Data items:
_ _ _ _ _ _ _
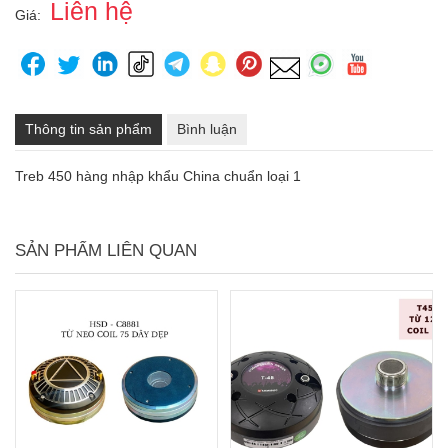
Liên hệ
Giá:
Thông tin sản phẩm
Bình luận
Treb 450 hàng nhập khẩu China chuẩn loại 1
SẢN PHẨM LIÊN QUAN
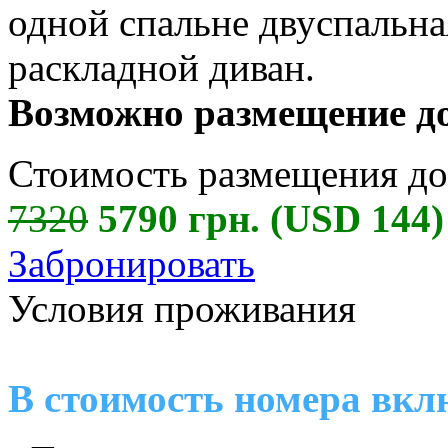
одной спальне двуспальная
раскладной диван.
Возможно размещение до
Стоимость размещения до 
7320
5790 грн. (USD 144)
Забронировать
Условия проживания
В стоимость номера вкл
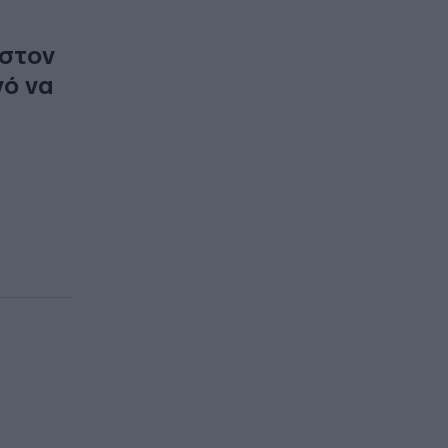
 στον
νό να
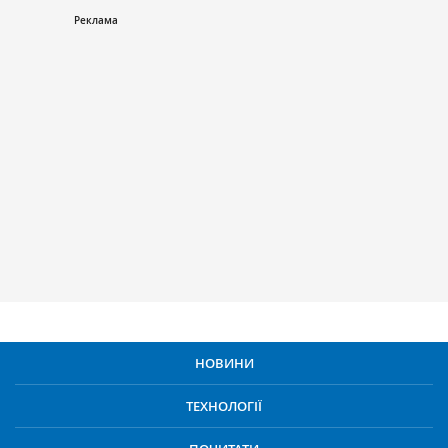
НОВИНИ
ТЕХНОЛОГІЇ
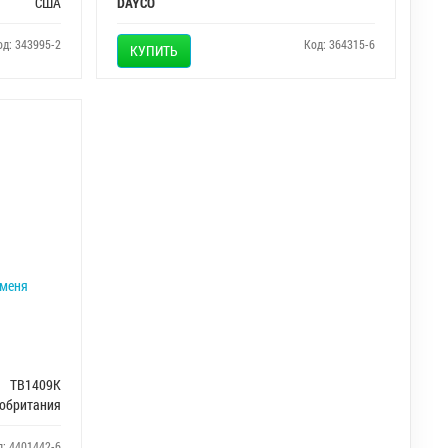
США
DAYCO
од: 343995-2
Код: 364315-6
КУПИТЬ
еменя
TB1409K
обритания
д: 4401442-6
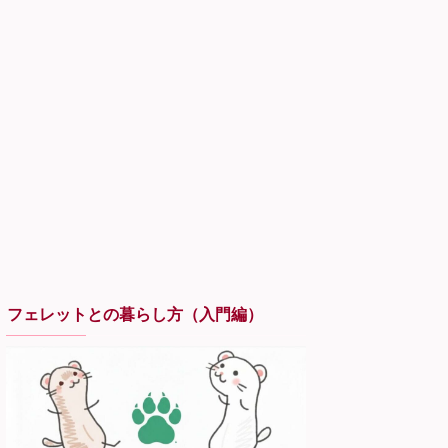
フェレットとの暮らし方（入門編）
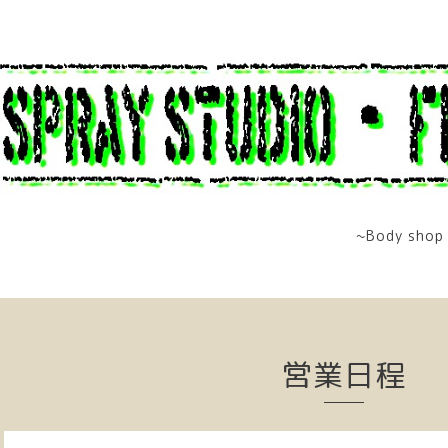
~Body shop 
営業日程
_ _ _ _ _ _ _
**ASSIGNMENT**. Above are records with pictures; repeat them exactly, but without the pictures.

**ANSWER FOR THIS EXERCISE**.
Liên hệ
Giá:
Thông tin sản phẩm
Bình luận
Treb 450 hàng nhập khẩu China chuẩn loại 1
SẢN PHẨM LIÊN QUAN
одной спальне двуспальная
раскладной диван.
Возможно размещение до
Стоимость размещения до 
7320
5790 грн. (USD 144)
Забронировать
Условия проживания
В стоимость номера вкл
 στον
νό να
НОВИНИ
ТЕХНОЛОГІЇ
США
DAYCO
од: 343995-2
Код: 364315-6
КУПИТЬ
еменя
TB1409K
обритания
д: 4401442-6
フェレットとの暮らし方（入門編）
~Body shop 
営業日程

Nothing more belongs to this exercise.